It is interesting to reflect briefly on the three protagonists in the story: the father, and his two sons, the younger and the elder. I appreciate the portrayal of the three in the statue created by the Episcopalian artist Margaret Adams Parker at Duke University, USA which is used (with permission) as an illustration this week. I am ‘grabbed’ by the sense of vulnerability of the father it offers us. And what of the sons?

When I first undertook academic biblical studies in the 1970s, the views of Joachim Jeremias were all the rage. Jeremias’ key tenet was that the parables of Jesus were not allegorical, and that each had one key central point that was really all we should focus on. I have to say that as regards Jeremias I have been there, done that and rather come out the other side. For I do believe that without necessarily being full blown allegories, many of the parables of Jesus contain allusions and links that it is intended that we pick up and that unless we do our reading of the parable is impoverished. I particularly think that about the parables that are special to the Gospel of Luke, which of course includes the Parable of the Prodigal Son. So who is represented by the father, and who by each of the two sons?

I find David Frost’s prayer a helpful interpretive tool for this exploration. The link between the words of the prayer, ‘when we were still far off’  and the Gospel phrases, ‘but while he was still far off, his father saw him… ran and put his arms around him and kissed him’, encourages us to identify ourselves as the Prodigal, greeted by the heavenly Father and welcomed to a home-coming banquet (which of course we have just shared in through the Eucharist).

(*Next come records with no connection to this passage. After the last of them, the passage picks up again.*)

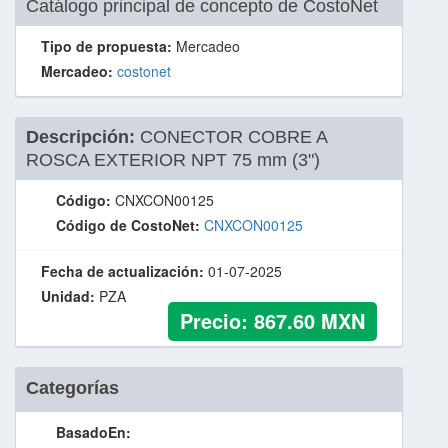
Catálogo principal de concepto de CostoNet
Tipo de propuesta:
Mercadeo
Mercadeo:
costonet
Descripción:
CONECTOR COBRE A
ROSCA EXTERIOR NPT 75 mm (3")
Código:
CNXCON00125
Código de CostoNet:
CNXCON00125
Fecha de actualización:
01-07-2025
Unidad:
PZA
Precio:
867.60
MXN
Categorías
BasadoEn:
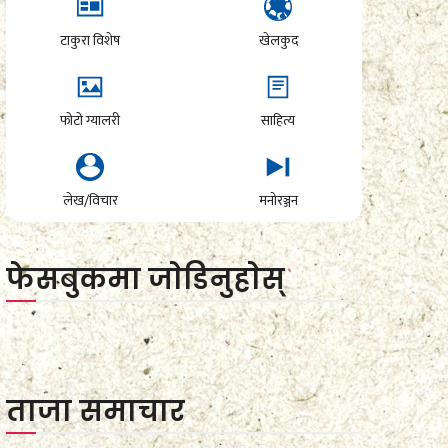
टाकुरा विशेष
खेलकुद
फोटो ग्यालरी
साहित्य
लेख/विचार
मनोरञ्जन
फेसबुकमा जाेडिनुहाेस्
ताजा समाचार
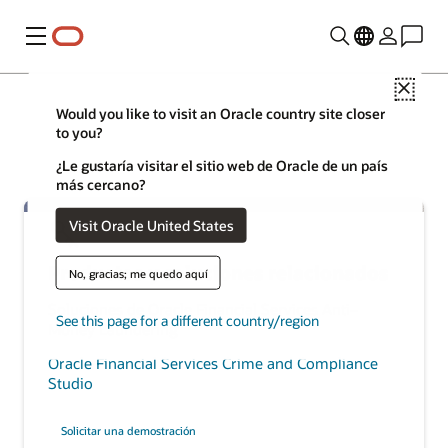
Menú
Close
Would you like to visit an Oracle country site closer
to you?
¿Le gustaría visitar el sitio web de Oracle de un país
más cercano?
Visit Oracle United States
Productos y soluciones relacionados
No, gracias; me quedo aquí
Soluciones de Oracle Financial Services Anti–
See this page for a different country/region
Money Laundering
Oracle Financial Services Crime and Compliance
Studio
Solicitar una demostración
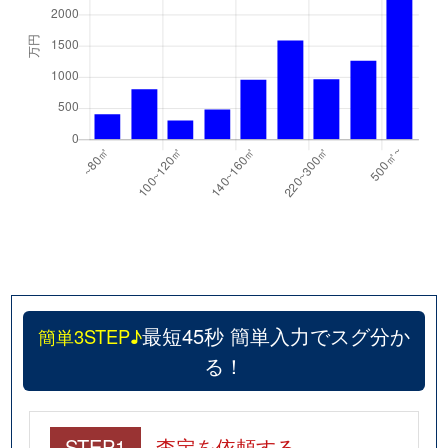
最短45秒 簡単入力でスグ分か
簡単3STEP♪
る！
STEP1
査定を依頼する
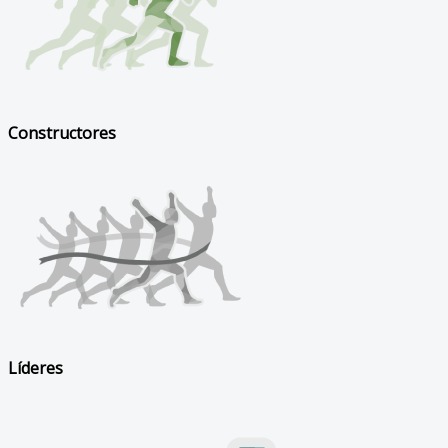
Constructores
Líderes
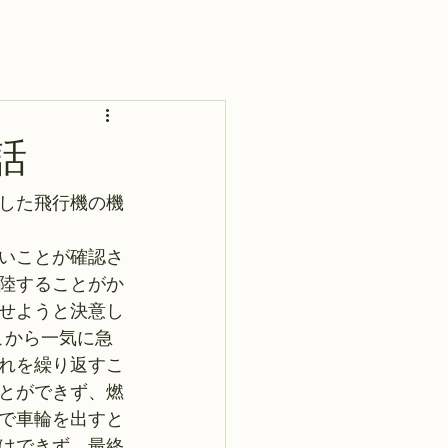
話
した飛行機の機
いことが確認さ
陸することがか
せようと決意し
こから一気に急
れを繰り返すこ
とができず、燃
で車輪を出すと
はできず、最終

Yet that is not the whole of the story, nor even of the prayer. For after the words, ‘When we were still far off’ the next line of the prayer goes, ‘you met us in your Son and brought us home.’ The words slip off the tongue so easily that we forget just how daring they might be. For what are we saying about ‘your Son’? Where is the prayer positioning him? Perhaps like many powerful prayers there is a hint of mystery and ambiguity around. Is the Son accompanying his Father to this meeting with us, or is he travelling with us as we journey in to meet the Father? Linguistically the phrasing of the prayer allows for either possibility.

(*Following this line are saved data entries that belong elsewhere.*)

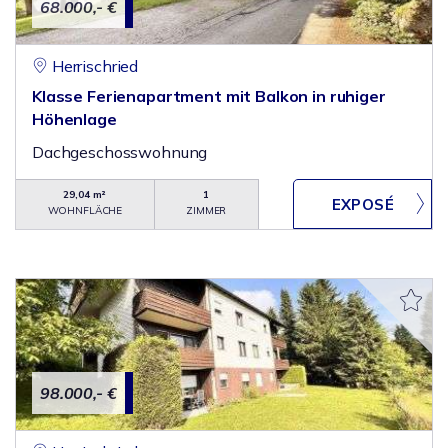
68.000,- €
Herrischried
Klasse Ferienapartment mit Balkon in ruhiger
Höhenlage
Dachgeschosswohnung
29,04 m²
1
WOHNFLÄCHE
ZIMMER
98.000,- €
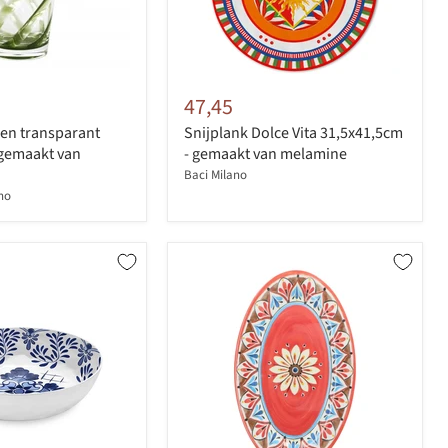
47,45
een transparant
Snijplank Dolce Vita 31,5x41,5cm
 gemaakt van
- gemaakt van melamine
Baci Milano
ino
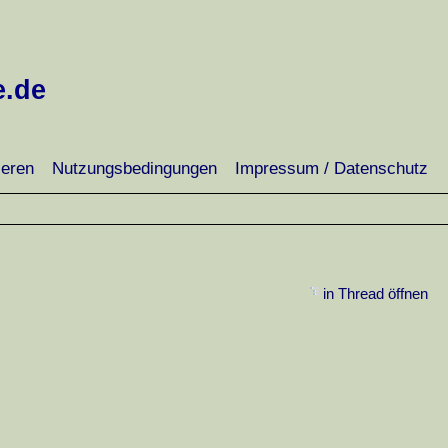
e.de
ieren
Nutzungsbedingungen
Impressum / Datenschutz
in Thread öffnen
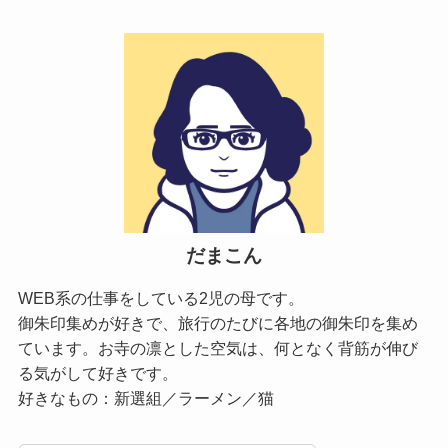
だまこん
WEB系の仕事をしている2児の母です。
御朱印集めが好きで、旅行のたびに各地の御朱印を集め
ています。お寺の凛とした空気は、何となく背筋が伸び
る気がして好きです。
好きなもの：新選組／ラーメン／猫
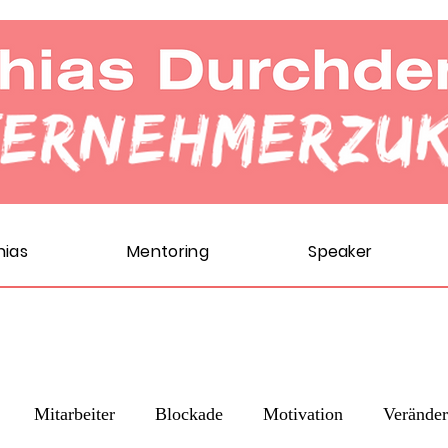
hias
Mentoring
Speaker
Mitarbeiter
Blockade
Motivation
Verände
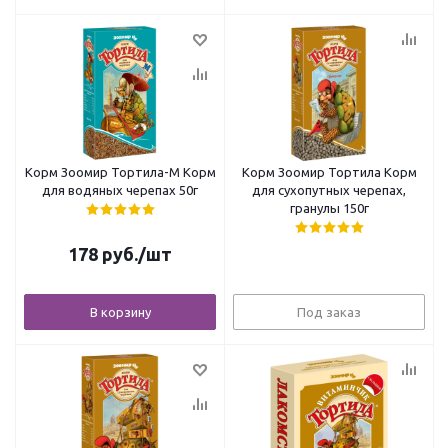
Корм Зоомир Тортила-М Корм
Корм Зоомир Тортила Корм
для водяных черепах 50г
для сухопутных черепах,
гранулы 150г
178
руб.
/шт
В корзину
Под заказ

I suspect that many who say the prayer implicitly assume that the Son is standing alongside his Father ready to greet us, for that is theologically perhaps the more orthodox or safer option. It is probably what I myself originally thought when I first came across this prayer. But if you take seriously the way that the prayer is resonating with a biblical story which is telling of a meeting between a father and a son, then logically perhaps the Son needs to be seen alongside us, on our side of this crucial meeting, accompanying us as we make our prodigal return to our Father’s house. And if that is the case then the breath-taking conclusion is that in and through this prayer we are identifying Jesus the Son with the prodigal son of the parable. This is not a totally original interpretation: in his well known book, The Return of the Prodigal Son, the spiritual writer Henri Nouwen reflects, ‘the mystery [is] that Jesus himself became the prodigal son for our sake… the young man being embraced by the Father is no longer just one repentant sinner, but the whole of humanity returning to God.’i It is a stunning thought to bear in mind whenever we pray this prayer. It is probably the interpretation I myself would ultimately hold to.  

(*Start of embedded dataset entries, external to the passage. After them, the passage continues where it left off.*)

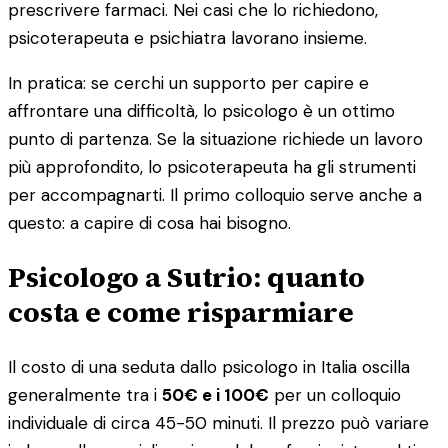
prescrivere farmaci. Nei casi che lo richiedono,
psicoterapeuta e psichiatra lavorano insieme.
In pratica: se cerchi un supporto per capire e
affrontare una difficoltà, lo psicologo è un ottimo
punto di partenza. Se la situazione richiede un lavoro
più approfondito, lo psicoterapeuta ha gli strumenti
per accompagnarti. Il primo colloquio serve anche a
questo: a capire di cosa hai bisogno.
Psicologo a Sutrio: quanto
costa e come risparmiare
Il costo di una seduta dallo psicologo in Italia oscilla
generalmente tra i
50€ e i 100€
per un colloquio
individuale di circa 45-50 minuti. Il prezzo può variare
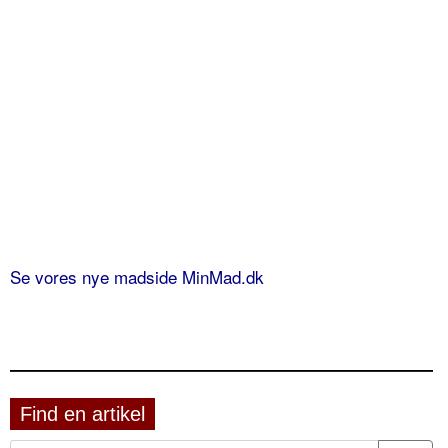
Se vores nye madside MinMad.dk
Find en artikel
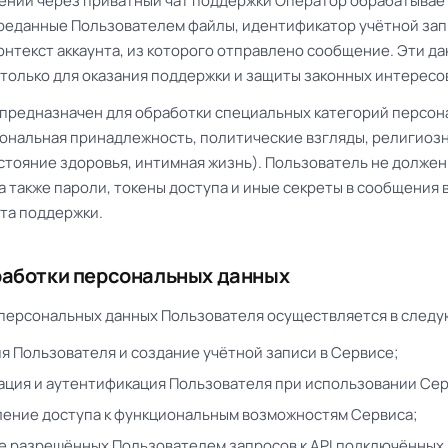
щении через приватный чат поддержки Оператор обрабатывае
реданные Пользователем файлы, идентификатор учётной зап
онтекст аккаунта, из которого отправлено сообщение. Эти д
только для оказания поддержки и защиты законных интересо
е предназначен для обработки специальных категорий персо
иональная принадлежность, политические взгляды, религиоз
стояние здоровья, интимная жизнь). Пользователь не должен
 а также пароли, токены доступа и иные секреты в сообщения
ата поддержки.
бработки персональных данных
а персональных данных Пользователя осуществляется в следу
я Пользователя и создание учётной записи в Сервисе;
ция и аутентификация Пользователя при использовании Сер
ение доступа к функциональным возможностям Сервиса;
 разрешённых Пользователем запросов к API подключённых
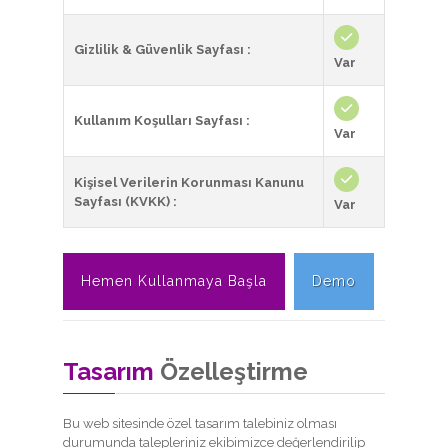
Gizlilik & Güvenlik Sayfası :
Var
Kullanım Koşulları Sayfası :
Var
Kişisel Verilerin Korunması Kanunu
Sayfası (KVKK) :
Var
Hemen Kullanmaya Başla
Demo
Tasarım
Özelleştirme
Bu web sitesinde özel tasarım talebiniz olması
durumunda talepleriniz ekibimizce değerlendirilip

Rembrandt, The Return of the Prodigal

There is however perhaps one further possibility which I would like at least to tease out. For the biblical parable speaks of two sons – an elder and a younger. The pictures (the statue at Duke University and the famous painting by Rembrandt) that accompany this reflection incorporate this elder son within the story – though they also make clear his unreconciled distance. One of the reasons that the lack of reconciliation in the parable between the two brothers feels so very painful is that Luke seems to have intended us to ‘read’ the story bearing in mind a number of Old Testament tales of brothers, most of all the story of Jacob and Esau. By contrast with the parable of Luke, Jacob and Esau are eventually reconciled: indeed the words which speak of their encounter, ‘Esau kissed him and they wept’ (Genesis 33.4) are curiously similar to the description of the reconciliation of the father and the son in Luke. Is it not possible then that when we say the words, ‘Father… you met us in your Son and brought us home’, we could also identify Jesus with the elder son? And if so he has in this prayer taken a leap beyond the pain, hostility, envy and separation of the parable and has chosen to stand at his Father’s side, welcoming us, his younger prodigal siblings, back home to his Father’s house where there are so many dwelling places that he has even helped to prepare for us. (John 14.2) 

For the love of God is broader…

Life and love will find a way: the coming of spring near Lake Leman (photo by Nick and Simone Meyer)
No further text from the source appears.